The Morgan Library & Museum has contributed approximately 200 images from its permanent collection to the Artstor Digital Library. The selection provides a range of highlights from The Morgan’s European drawings collection from the Renaissance to the 20th century, featuring celebrated works from Albrecht Dürer through Francisco Goya and Paul Cézanne.

The Morgan Library & Museum began as the private library of financier Pierpont Morgan (1837–1913), the pioneering collector of America’s Gilded Age. In addition to being a bibliophile, Morgan’s collecting tastes and activities ranged from Egyptian art through Renaissance paintings and Chinese porcelains, and included some of first great masterworks to come to the United States. For his library, Morgan acquired illuminated, literary, and historical manuscripts, early printed books, and old master drawings and prints. To this core collection, he added the earliest evidence of writing as manifested in ancient seals, tablets, and papyrus fragments from Egypt and the Near East. Morgan also collected manuscripts and printed materials significant to American history.

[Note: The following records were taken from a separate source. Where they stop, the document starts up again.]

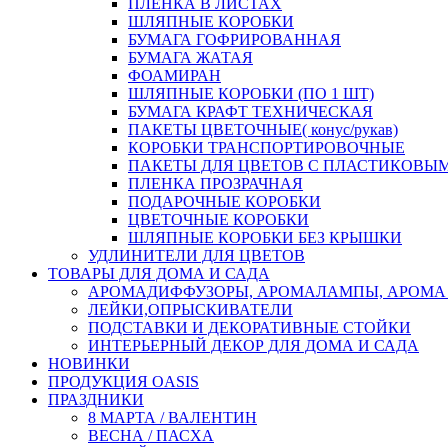
ПЛЕНКА В ЛИСТАХ
ШЛЯПНЫЕ КОРОБКИ
БУМАГА ГОФРИРОВАННАЯ
БУМАГА ЖАТАЯ
ФОАМИРАН
ШЛЯПНЫЕ КОРОБКИ (ПО 1 ШТ)
БУМАГА КРАФТ ТЕХНИЧЕСКАЯ
ПАКЕТЫ ЦВЕТОЧНЫЕ( конус/рукав)
КОРОБКИ ТРАНСПОРТИРОВОЧНЫЕ
ПАКЕТЫ ДЛЯ ЦВЕТОВ С ПЛАСТИКОВЫ
ПЛЕНКА ПРОЗРАЧНАЯ
ПОДАРОЧНЫЕ КОРОБКИ
ЦВЕТОЧНЫЕ КОРОБКИ
ШЛЯПНЫЕ КОРОБКИ БЕЗ КРЫШКИ
УДЛИНИТЕЛИ ДЛЯ ЦВЕТОВ
ТОВАРЫ ДЛЯ ДОМА И САДА
АРОМАДИФФУЗОРЫ, АРОМАЛАМПЫ, АРОМА
ЛЕЙКИ,ОПРЫСКИВАТЕЛИ
ПОДСТАВКИ И ДЕКОРАТИВНЫЕ СТОЙКИ
ИНТЕРЬЕРНЫЙ ДЕКОР ДЛЯ ДОМА И САДА
НОВИНКИ
ПРОДУКЦИЯ OASIS
ПРАЗДНИКИ
8 МАРТА / ВАЛЕНТИН
ВЕСНА / ПАСХА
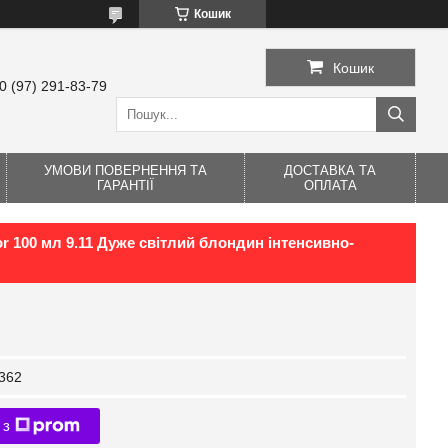
Кошик
Кошик
0 (97) 291-83-79
УМОВИ ПОВЕРНЕННЯ ТА
ДОСТАВКА ТА
ГАРАНТІЇ
ОПЛАТА
lor 100 мл 9.11 Дуже світлий блондин інтенсивно-
362
 з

In 1924, his son J. P. Morgan, Jr. (1867–1943) fulfilled his father’s dream of making the library and its treasures available to scholars and the public alike by transforming it into a public institution. The original library–the core of Morgan Senior’s fashionable McKim, Mead & White designed Manhattan home–has accrued an annex and subsequent additions over the past near-century of the museum’s history, most recently with the integration and expansion by Renzo Piano.

Over the years, through purchases and generous gifts, The Morgan has continued to acquire rare materials, important music manuscripts, and a fine collection of early children’s books and manuscripts. Nevertheless, the focus on the written word, the history of the book, and master drawings has been maintained.